ASSIGNED TASK =>
Every entry below, first to last, should be restated word for word.

AVAILABLE DATA =>

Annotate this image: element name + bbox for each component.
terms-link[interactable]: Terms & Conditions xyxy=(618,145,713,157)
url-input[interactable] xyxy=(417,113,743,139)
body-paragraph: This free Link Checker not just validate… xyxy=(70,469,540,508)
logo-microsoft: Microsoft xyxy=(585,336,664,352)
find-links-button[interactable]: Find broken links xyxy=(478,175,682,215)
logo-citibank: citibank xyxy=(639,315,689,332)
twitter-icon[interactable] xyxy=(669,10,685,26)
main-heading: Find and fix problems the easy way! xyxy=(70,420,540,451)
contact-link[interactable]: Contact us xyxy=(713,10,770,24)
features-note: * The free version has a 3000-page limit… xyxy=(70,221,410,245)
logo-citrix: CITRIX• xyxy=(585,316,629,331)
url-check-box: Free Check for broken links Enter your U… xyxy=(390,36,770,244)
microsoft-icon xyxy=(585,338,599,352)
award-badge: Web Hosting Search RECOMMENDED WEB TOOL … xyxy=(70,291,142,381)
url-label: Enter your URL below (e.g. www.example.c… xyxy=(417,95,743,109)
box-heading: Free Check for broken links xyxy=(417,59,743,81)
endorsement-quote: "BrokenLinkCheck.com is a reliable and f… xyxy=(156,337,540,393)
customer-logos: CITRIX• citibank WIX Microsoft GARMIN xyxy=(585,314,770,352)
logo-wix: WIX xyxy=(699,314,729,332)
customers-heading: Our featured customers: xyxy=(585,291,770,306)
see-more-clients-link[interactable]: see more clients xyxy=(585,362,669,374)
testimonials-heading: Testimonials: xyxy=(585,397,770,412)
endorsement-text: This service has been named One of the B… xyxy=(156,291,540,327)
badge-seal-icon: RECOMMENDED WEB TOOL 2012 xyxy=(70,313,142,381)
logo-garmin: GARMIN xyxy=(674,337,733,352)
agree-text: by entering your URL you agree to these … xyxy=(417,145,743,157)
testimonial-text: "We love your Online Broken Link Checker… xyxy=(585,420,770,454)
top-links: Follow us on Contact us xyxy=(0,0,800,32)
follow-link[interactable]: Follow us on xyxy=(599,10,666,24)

EXERCISE RESULT =>
Annotate this image: element name + bbox for each component.
terms-link[interactable]: Terms & Conditions xyxy=(618,145,713,157)
url-input[interactable] xyxy=(417,113,743,139)
body-paragraph: This free Link Checker not just validate… xyxy=(70,469,540,508)
logo-microsoft: Microsoft xyxy=(585,336,664,352)
find-links-button[interactable]: Find broken links xyxy=(478,175,682,215)
logo-citibank: citibank xyxy=(639,315,689,332)
twitter-icon[interactable] xyxy=(669,10,685,26)
main-heading: Find and fix problems the easy way! xyxy=(70,420,540,451)
contact-link[interactable]: Contact us xyxy=(713,10,770,24)
features-note: * The free version has a 3000-page limit… xyxy=(70,221,410,245)
logo-citrix: CITRIX• xyxy=(585,316,629,331)
url-check-box: Free Check for broken links Enter your U… xyxy=(390,36,770,244)
microsoft-icon xyxy=(585,338,599,352)
award-badge: Web Hosting Search RECOMMENDED WEB TOOL … xyxy=(70,291,142,381)
url-label: Enter your URL below (e.g. www.example.c… xyxy=(417,95,743,109)
box-heading: Free Check for broken links xyxy=(417,59,743,81)
endorsement-quote: "BrokenLinkCheck.com is a reliable and f… xyxy=(156,337,540,393)
customer-logos: CITRIX• citibank WIX Microsoft GARMIN xyxy=(585,314,770,352)
logo-wix: WIX xyxy=(699,314,729,332)
customers-heading: Our featured customers: xyxy=(585,291,770,306)
see-more-clients-link[interactable]: see more clients xyxy=(585,362,669,374)
testimonials-heading: Testimonials: xyxy=(585,397,770,412)
endorsement-text: This service has been named One of the B… xyxy=(156,291,540,327)
badge-seal-icon: RECOMMENDED WEB TOOL 2012 xyxy=(70,313,142,381)
logo-garmin: GARMIN xyxy=(674,337,733,352)
agree-text: by entering your URL you agree to these … xyxy=(417,145,743,157)
testimonial-text: "We love your Online Broken Link Checker… xyxy=(585,420,770,454)
top-links: Follow us on Contact us xyxy=(0,0,800,32)
follow-link[interactable]: Follow us on xyxy=(599,10,666,24)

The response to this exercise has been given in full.